His poems are variously populated by literary characters and creators (Keats, Dylan Thomas, Virginia Woolf), children who work as street vendors in Mexico or garbage foragers in Phnom Penh, and Australian suburban dwellers. Subjects include love, sex, parenting and childhood summers, as well as exercises in political and literary ventriloquism, as Kissane imagines himself into lives and worlds very different from his own.
‘The book discovers radiance and human endurance in a world of compromise and betrayal, and celebrates imagination’s wild joy,’ writes John Upton for Cordite.
This is an emotionally charged, technically accomplished collection, rich with compassion and engagement.
Radiance is a perfectly titled collection – these poems shine with the wit and emotional warmth of Andy Kissane’s writing. His power of poetic narrative sets up a fine balance between acuity of detail and action. People, places and events are portrayed with a calm yet unexpected strength of compassion, rich with intertextuality and intimacy.
Kissane is a masterful storyteller, playfully creating a dialogue between the poems and figures such as Virginia Woolf, the poets Keats and Shelley and even the characters of Tolstoy. These are lively and highly accessible poems, unhurried, unfussy and extraordinarily generous. The reader comes away uplifted.

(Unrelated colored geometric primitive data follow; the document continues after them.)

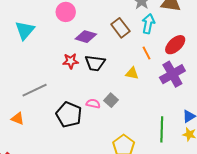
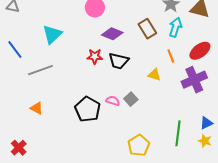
cyan triangle: (25, 30) -> (52, 34), moved
gray line: (35, 90) -> (40, 70), moved

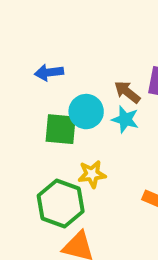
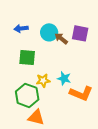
cyan circle: (86, 112) -> (49, 32), moved
cyan star: (125, 119) -> (64, 78), moved

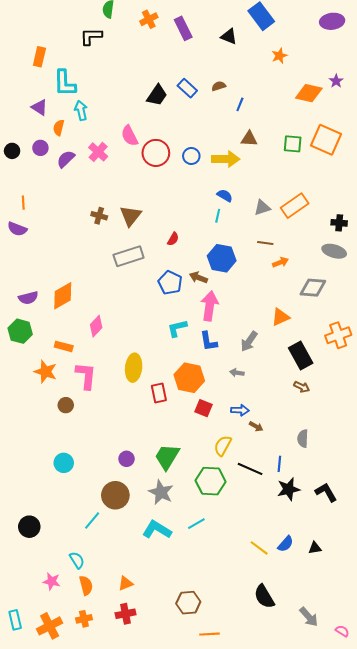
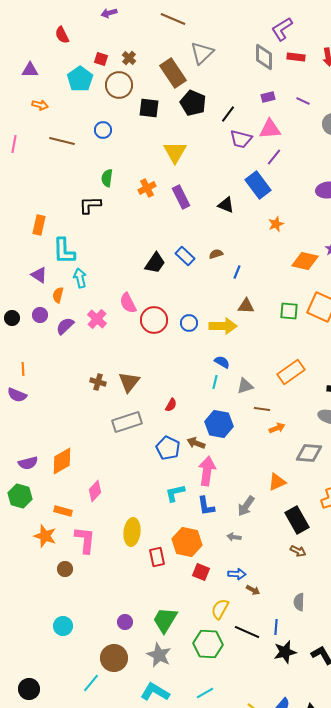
gray triangle: (262, 208) -> (245, 386), moved
cyan line: (196, 524) -> (205, 693), moved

It’s not easy to peel the grubby yellow skin
from a knuckle of quince and even with a sharp knife
the paring is difficult. I stack the slices
so they crowd together on pallid pastry,
as anaemic as refugees on a forced march.
The names of camps pop unmusically
into my mind: Treblinka, S-21,
Estadio Nacional. What creative impulse
turns an orchard into a concentration camp?
Will you and I finally turn away
from the oven of our own making,
to cook something wholesome and sustaining?
O long sonnet, late volta, in the ceramic dish
the tart is all goodness, yet the pieces of steaming,
flesh-coloured quince look like bodies laid out
one on top of another in a shallow grave.